The new industrial policy encourages a shift from polluting manufacturing to green industries, with infrastructure upgrades in industrial areas and an e-waste eco-park.
“Under the Greening Delhi initiative, we are planting more than 61 lakh trees, shrubs, and bamboo and distributing 9 lakh saplings free of cost,” the official added. “We are also amending the Delhi Preservation of Trees Act, 1994 to make it more effective and adaptive to modern urban needs.”
Citizen participation and monitoring
“Mitigation cannot be successful without public involvement,” the official said. “We are mobilising citizens through campaigns like ‘Life Without a Poly Bag Challenge’, and community events such as Environment Day and Van Mahotsava. Delhi’s residents are not just spectators — they are stakeholders in this fight.”

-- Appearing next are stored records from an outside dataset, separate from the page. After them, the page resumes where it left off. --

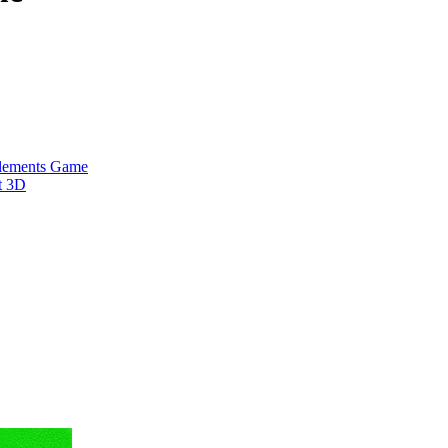
Elements Game
t 3D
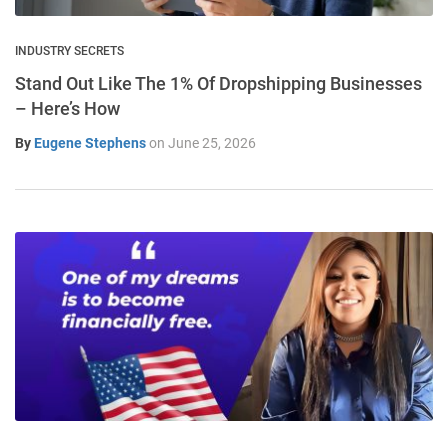
INDUSTRY SECRETS
Stand Out Like The 1% Of Dropshipping Businesses
– Here’s How
By
Eugene Stephens
on
June 25, 2026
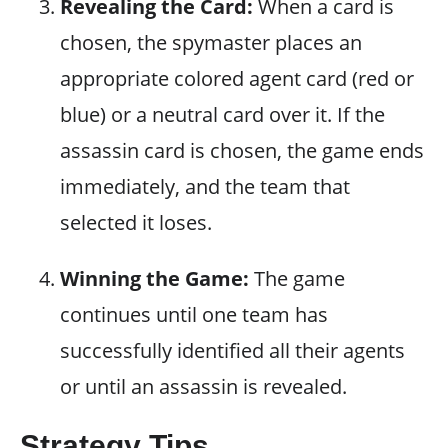
Revealing the Card:
When a card is
chosen, the spymaster places an
appropriate colored agent card (red or
blue) or a neutral card over it. If the
assassin card is chosen, the game ends
immediately, and the team that
selected it loses.
Winning the Game:
The game
continues until one team has
successfully identified all their agents
or until an assassin is revealed.
Strategy Tips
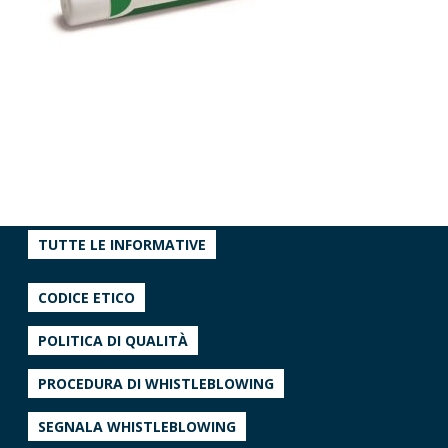
TUTTE LE INFORMATIVE
CODICE ETICO
POLITICA DI QUALITÀ
PROCEDURA DI WHISTLEBLOWING
SEGNALA WHISTLEBLOWING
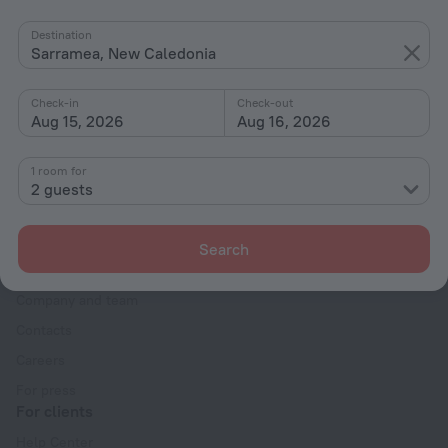
By stars
Destination
Sarramea, New Caledonia
By type
With amenities
Check-in
Check-out
Aug 15, 2026
Aug 16, 2026
Interests
1 room for
2 guests
Search
Company
Company and team
Contacts
Careers
For press
For clients
Help Center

To strengthen monitoring, six new air quality monitoring stations are being added, along with a real-time source apportionment system, including a supersite laboratory and mobile monitoring van. “For the first time, we will have continuous, real-time identification of pollution sources in each of the city’s 13 hotspots,” the official said.
Concluding, he added, “The Air Pollution Mitigation Plan 2025 is Delhi’s most ambitious and integrated effort to reclaim its air. Our goal is clear — to make Delhi’s air cleaner, its roads dust-free, and its future sustainable. The fight against pollution is no longer seasonal; it is systemic, data-driven, and unstoppable.”